The above CSP policy would allow this form work (because /search will be on the same origin, or same domain and scheme):

<form action="/search">
    <input type="search" name="query">
    <input type="submit" value="Search">
</form>

However the browsers CSP engine would block the following form from posting to the external site:

<form action="https://attackers.example.com/login">
    <input type="password" name="password">
    <input type="submit" value="Login">
</form>

Allowing a different form action

Now suppose we want to allow a form action pointing to https://a.example.com and https://b.example.com we can specify these domains in form-action like this:

form-action https://a.example.com https://b.example.com

If we wanted to keep 'self' in there we could add that as well:

form-action 'self' https://a.example.com https://b.example.com

Can form-action be used in a meta tag?

Yes, you can use the form-action directive from a Content-Security-Policy meta tag. It can also be specified as part of a Content-Security-Policy header.

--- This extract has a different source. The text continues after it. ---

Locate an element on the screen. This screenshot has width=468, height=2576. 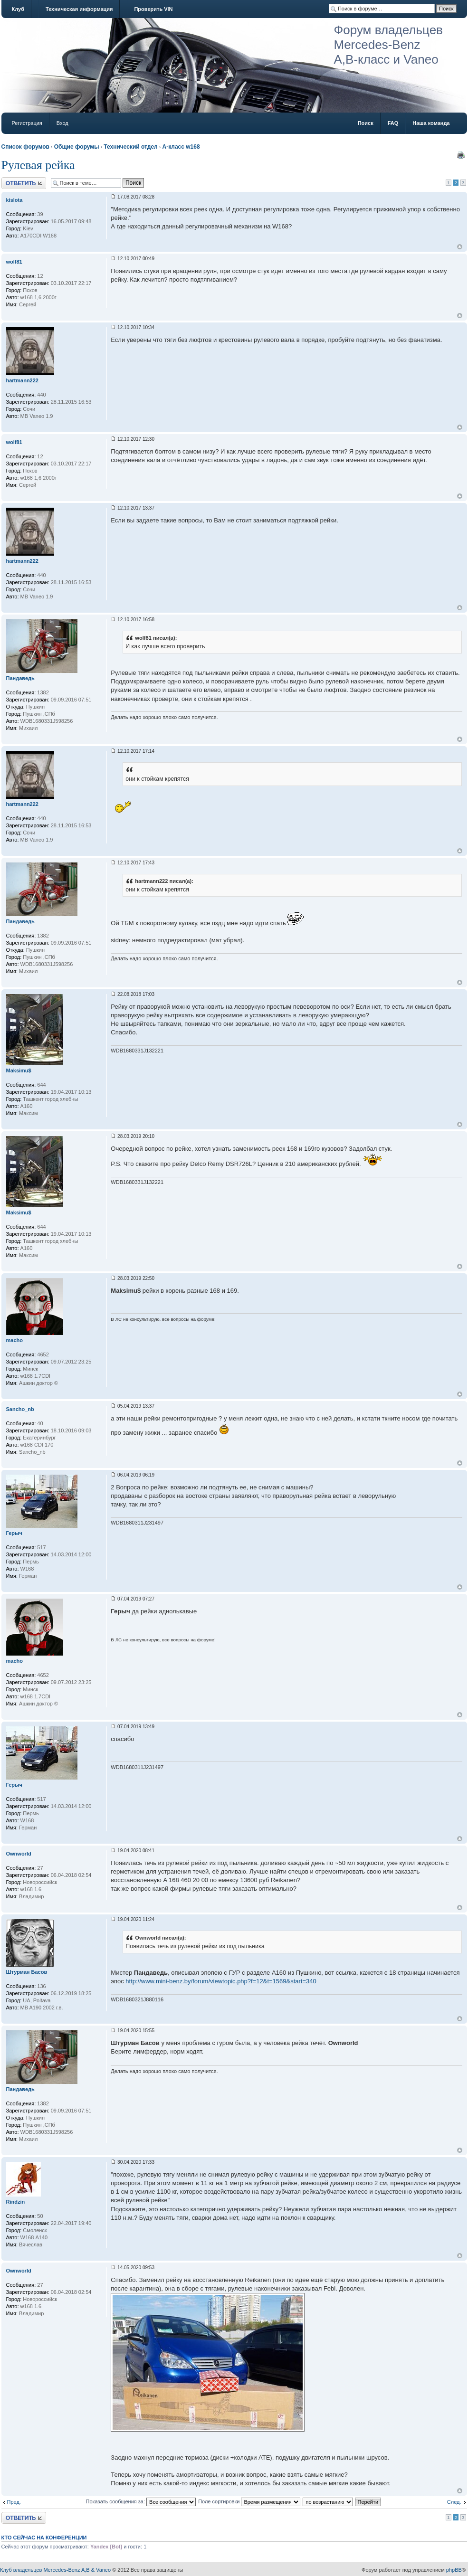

Is form-action covered by the default-src directive?

No, the form-action does not inherit from the default-src directive, you need to explicitly specify it in your Content-Security-Policy header.

How can I disable all form actions

If your web application should not post forms anywhere you can enforce this in the CSP policy by using the 'none' source list keyword. For example:

form-action: 'none';

Can the form-action redirect to another url?

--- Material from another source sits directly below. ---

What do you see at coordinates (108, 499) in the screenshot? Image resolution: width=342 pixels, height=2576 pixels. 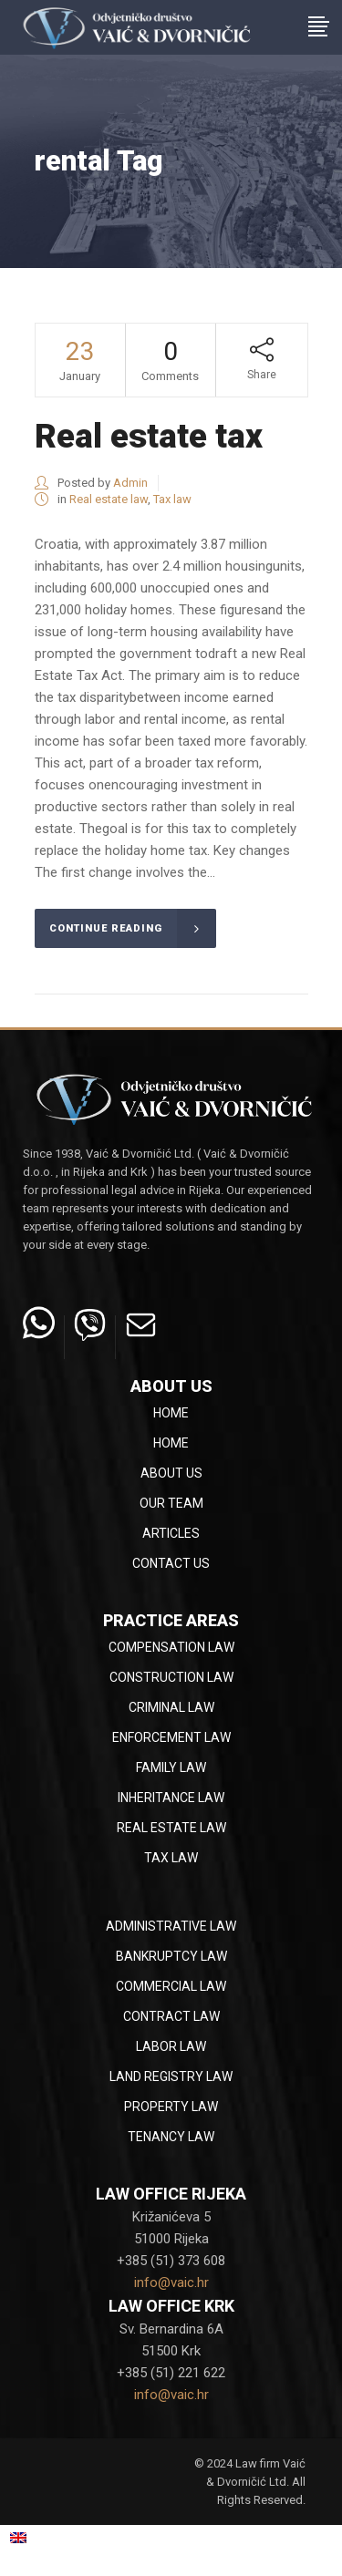 I see `Real estate law` at bounding box center [108, 499].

This question is currently debated, and as a result browser vendors have different implementations regarding what happens when a form is redirected to a different url.

Form data can be sent to the redirected url if the HTTP status code is 307 or 308, which makes the redirect potentially sensitive.

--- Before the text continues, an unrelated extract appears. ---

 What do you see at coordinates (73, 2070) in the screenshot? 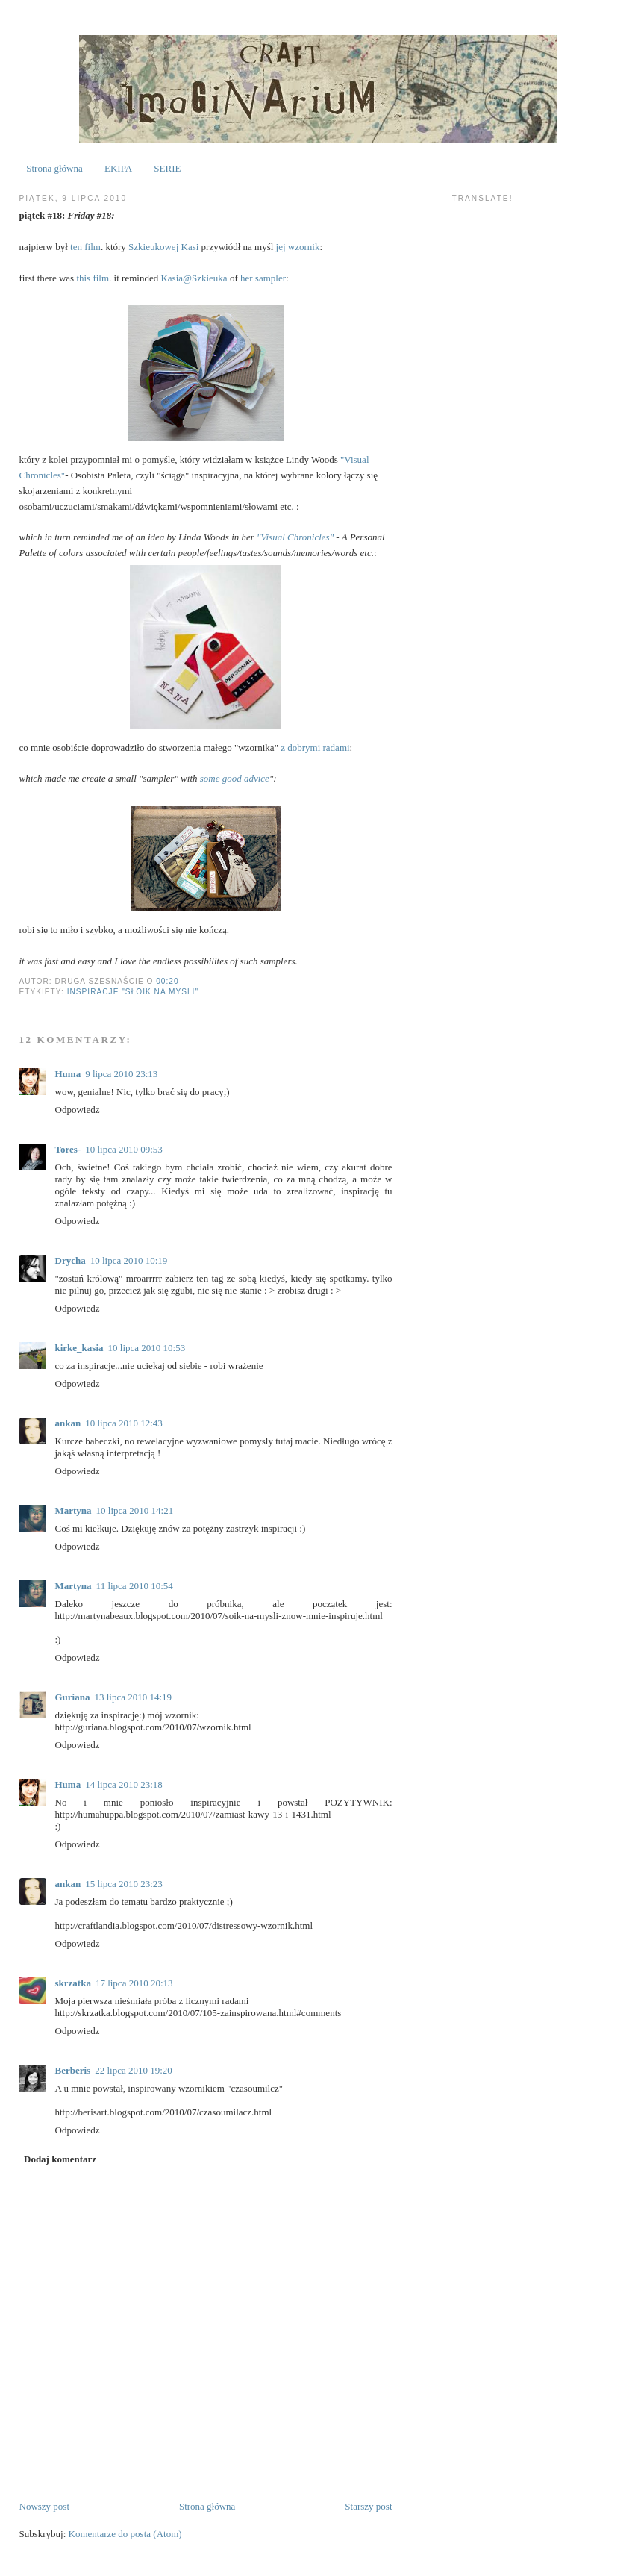
I see `Berberis` at bounding box center [73, 2070].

Currently Firefox allows the redirect, while Chrome and Safari will block them.

In Chrome, if I have a CSP policy of form-action 'self' and I submit a form to /redirect, which does a 302 redirect to a different domain, I would see an error like this:

Refused to send form data to '<URL>' because it violates the following Content Security Policy directive: "form-action 'self'".

To resolve this you need to make sure any URI that is redirected to is included in form-action directive.

What happens when form-action blocks something?

You might see an error message in the developer tools console such when you try to submit a form whose action is not allowed by the form-action policy, such as:

[Error] Refused to load <url> because it does not appear in the form-action directive of the content security policy.

Or you may see an error like this when a form attempts to submit to an action url that is not on the same origin (self), which would violate a form-action 'self' content security policy directive:

Refused to load because an ancestor violates the following content security policy directive: "form-action 'self'".

What about Submitting a Form via AJAX?

If the form is submitted via an AJAX call such as XmlHttpRequest or via Fetch, then it would fall under the connect-src CSP directive.

form-action Browser Support

The form-action directive was added to CSP Level 2. This means that browser support for form-action existed since 2015 in Chrome (version 40) and Firefox (version 36), Safari 10+ or Edge 15+.

The form-action CSP directive is not supported at all in Internet Explorer, you need to use the Edge browser instead.